══ Dataset records

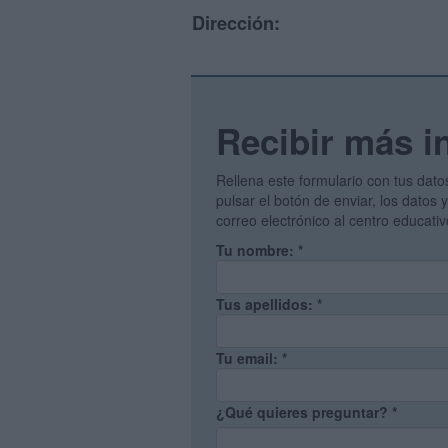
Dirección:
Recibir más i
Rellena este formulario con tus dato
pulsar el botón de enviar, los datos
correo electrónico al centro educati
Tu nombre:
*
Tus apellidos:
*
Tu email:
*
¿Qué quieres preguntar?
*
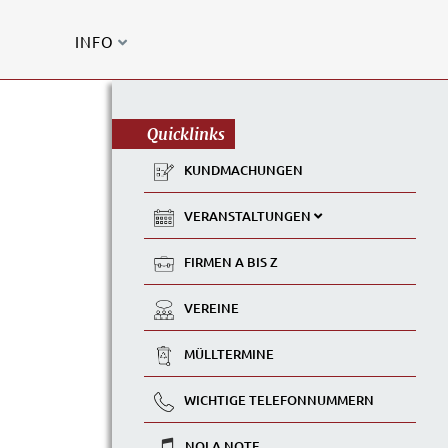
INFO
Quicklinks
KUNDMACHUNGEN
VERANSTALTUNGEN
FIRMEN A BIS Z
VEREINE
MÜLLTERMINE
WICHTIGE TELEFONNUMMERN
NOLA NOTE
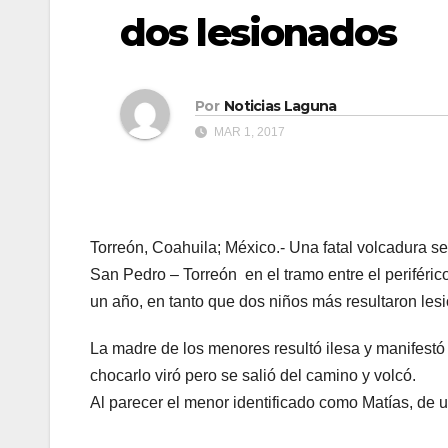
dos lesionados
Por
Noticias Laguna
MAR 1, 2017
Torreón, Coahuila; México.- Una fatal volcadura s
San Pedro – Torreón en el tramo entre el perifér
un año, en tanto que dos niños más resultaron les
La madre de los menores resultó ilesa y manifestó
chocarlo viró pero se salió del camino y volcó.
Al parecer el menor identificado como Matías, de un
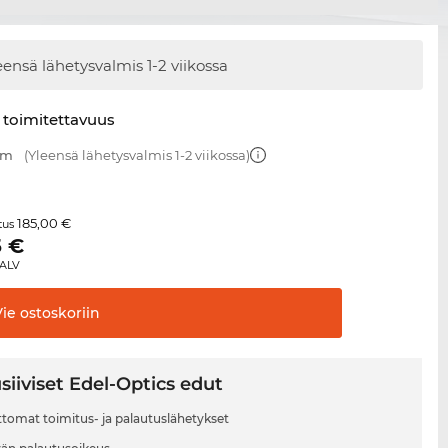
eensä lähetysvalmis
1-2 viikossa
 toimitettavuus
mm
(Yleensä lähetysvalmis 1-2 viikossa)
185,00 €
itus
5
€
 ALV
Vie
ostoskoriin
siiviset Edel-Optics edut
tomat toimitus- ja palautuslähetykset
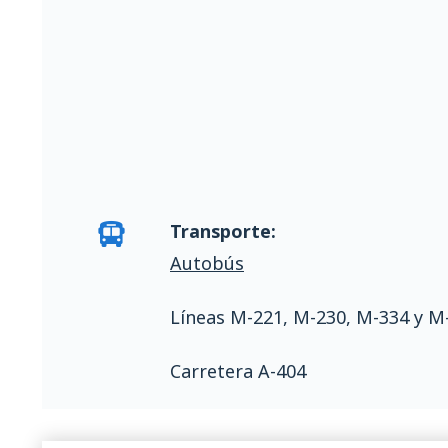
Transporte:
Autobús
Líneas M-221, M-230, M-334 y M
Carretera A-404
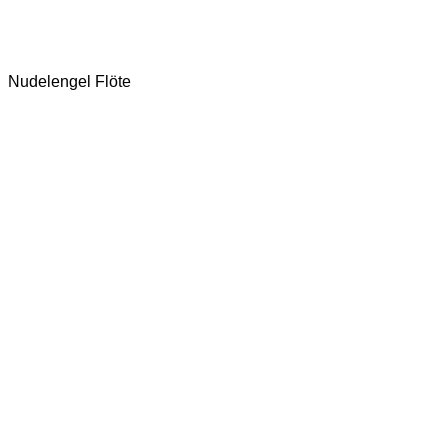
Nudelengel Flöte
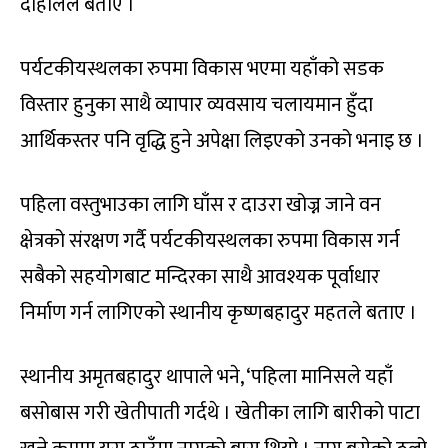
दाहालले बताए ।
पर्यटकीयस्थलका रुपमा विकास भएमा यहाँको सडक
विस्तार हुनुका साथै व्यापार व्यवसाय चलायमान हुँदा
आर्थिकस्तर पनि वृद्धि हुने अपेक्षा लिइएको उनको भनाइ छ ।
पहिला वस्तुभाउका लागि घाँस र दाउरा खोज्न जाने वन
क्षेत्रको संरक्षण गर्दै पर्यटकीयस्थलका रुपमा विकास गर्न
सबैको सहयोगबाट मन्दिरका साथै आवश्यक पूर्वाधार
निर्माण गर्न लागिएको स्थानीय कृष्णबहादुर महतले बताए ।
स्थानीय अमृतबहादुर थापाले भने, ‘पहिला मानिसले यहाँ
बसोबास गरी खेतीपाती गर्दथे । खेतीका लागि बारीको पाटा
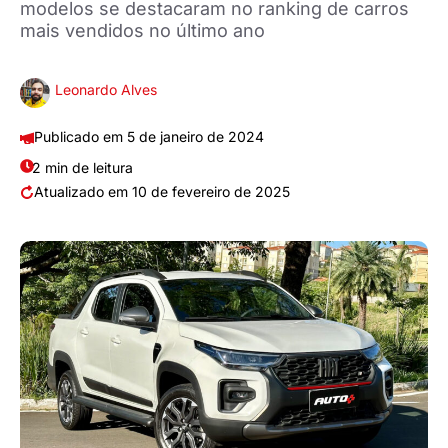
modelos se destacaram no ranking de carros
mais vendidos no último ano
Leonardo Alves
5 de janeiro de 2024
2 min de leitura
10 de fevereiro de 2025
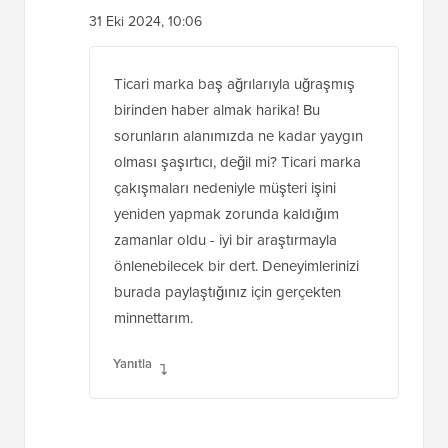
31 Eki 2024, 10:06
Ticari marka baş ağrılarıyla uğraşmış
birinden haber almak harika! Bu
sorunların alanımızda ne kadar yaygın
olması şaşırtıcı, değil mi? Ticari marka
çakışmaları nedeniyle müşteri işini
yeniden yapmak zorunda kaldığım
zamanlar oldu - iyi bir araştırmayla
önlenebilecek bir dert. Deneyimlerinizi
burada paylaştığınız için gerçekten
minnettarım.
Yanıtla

════

■ Exercise instructions
Please repeat each line from the one with "sorunların alanımızda ne kadar yaygın" through the last line of the data above, and add nothing.

■ Exercise response
sorunların alanımızda ne kadar yaygın
olması şaşırtıcı, değil mi? Ticari marka
çakışmaları nedeniyle müşteri işini
yeniden yapmak zorunda kaldığım
zamanlar oldu - iyi bir araştırmayla
önlenebilecek bir dert. Deneyimlerinizi
burada paylaştığınız için gerçekten
minnettarım.
Yanıtla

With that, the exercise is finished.